If a person wants to obtain PrEP, they first visit the health department for a risk assessment. That includes lab work, making sure the patient has healthy kidneys, an HIV test, and STD testing. Those costs are covered by the health department. The patient will then be scheduled into an once-a-month clinic where a physician will review the labs and then write a prescription. Afterward, the patient is seen quarterly, in which the labs are repeated.

Clark said the drug can be expensive — a couple thousand dollars — but Medicare and most private insurances cover the drug.
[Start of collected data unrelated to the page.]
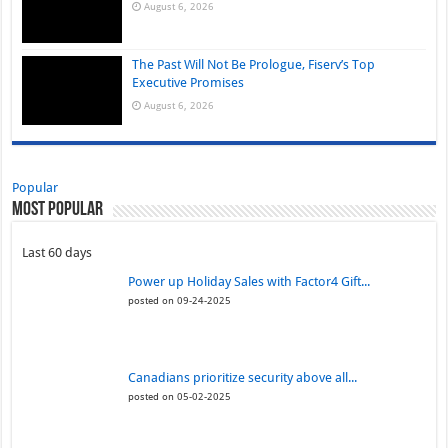
August 6, 2026
The Past Will Not Be Prologue, Fiserv’s Top
Executive Promises
August 6, 2026
Popular
Most Popular
Last 60 days
Power up Holiday Sales with Factor4 Gift...
posted on 09-24-2025
Canadians prioritize security above all...
posted on 05-02-2025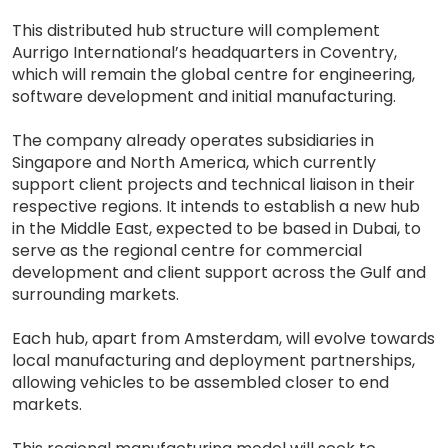
This distributed hub structure will complement
Aurrigo International’s headquarters in Coventry,
which will remain the global centre for engineering,
software development and initial manufacturing.
The company already operates subsidiaries in
Singapore and North America, which currently
support client projects and technical liaison in their
respective regions. It intends to establish a new hub
in the Middle East, expected to be based in Dubai, to
serve as the regional centre for commercial
development and client support across the Gulf and
surrounding markets.
Each hub, apart from Amsterdam, will evolve towards
local manufacturing and deployment partnerships,
allowing vehicles to be assembled closer to end
markets.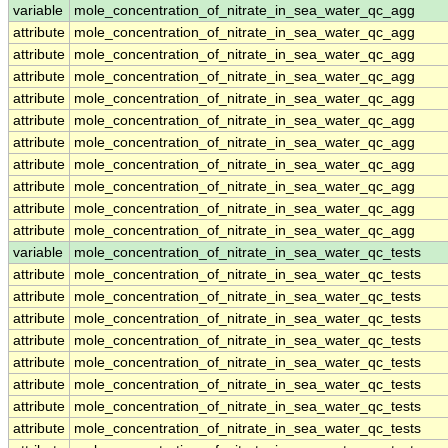
variable
mole_concentration_of_nitrate_in_sea_water_qc_agg
attribute
mole_concentration_of_nitrate_in_sea_water_qc_agg
attribute
mole_concentration_of_nitrate_in_sea_water_qc_agg
attribute
mole_concentration_of_nitrate_in_sea_water_qc_agg
attribute
mole_concentration_of_nitrate_in_sea_water_qc_agg
attribute
mole_concentration_of_nitrate_in_sea_water_qc_agg
attribute
mole_concentration_of_nitrate_in_sea_water_qc_agg
attribute
mole_concentration_of_nitrate_in_sea_water_qc_agg
attribute
mole_concentration_of_nitrate_in_sea_water_qc_agg
attribute
mole_concentration_of_nitrate_in_sea_water_qc_agg
attribute
mole_concentration_of_nitrate_in_sea_water_qc_agg
variable
mole_concentration_of_nitrate_in_sea_water_qc_tests
attribute
mole_concentration_of_nitrate_in_sea_water_qc_tests
attribute
mole_concentration_of_nitrate_in_sea_water_qc_tests
attribute
mole_concentration_of_nitrate_in_sea_water_qc_tests
attribute
mole_concentration_of_nitrate_in_sea_water_qc_tests
attribute
mole_concentration_of_nitrate_in_sea_water_qc_tests
attribute
mole_concentration_of_nitrate_in_sea_water_qc_tests
attribute
mole_concentration_of_nitrate_in_sea_water_qc_tests
attribute
mole_concentration_of_nitrate_in_sea_water_qc_tests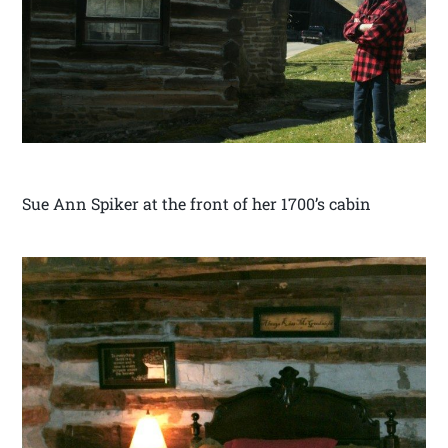
Sue Ann Spiker at the front of her 1700’s cabin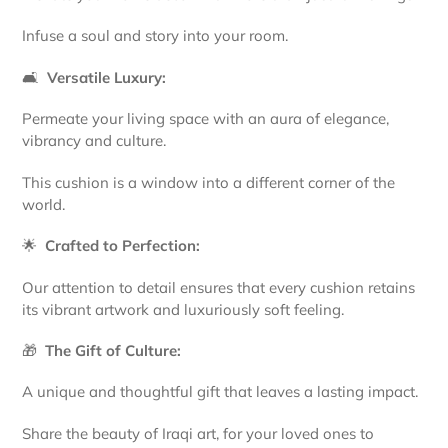
Infuse a soul and story into your room.
🛋️
Versatile Luxury:
Permeate your living space with an aura of elegance,
vibrancy and culture.
This cushion is a window into a different corner of the
world.
🌟
Crafted to Perfection:
Our attention to detail ensures that every cushion retains
its vibrant artwork and luxuriously soft feeling.
🎁
The Gift of Culture:
A unique and thoughtful gift that leaves a lasting impact.
Share the beauty of Iraqi art, for your loved ones to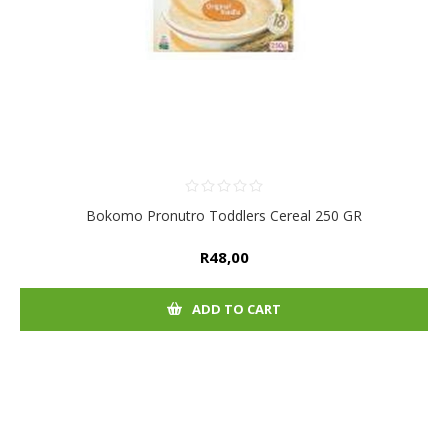
Bokomo Pronutro Toddlers Cereal 250 GR
R48,00
ADD TO CART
While she acknowledges the expense of the drug, Clark says it’s much cheaper on the front end.

“Prevention is way cheaper than taking care of the disease after you get it,” she said.

Alex Davenport, SIU graduate student and PrEP user, said he didn’t begin to use the drug until fall of 2015 because his previous insurance didn’t cover it.

“When PrEP initially came out I was interested by it but wasn’t sure if it was the best choice,” he said. “After seeing the research and results, though, I felt like it would be worth trying to get on it in order to reduce my risk.”

Clark said the lower 19 counties see about 26 new cases a year. However, she said the Centers for Disease Control and Prevention says that health departments should take the number they have for cases and multiply it by at least nine. That is because there are large amounts of people who don’t get tested or don’t know they have the virus.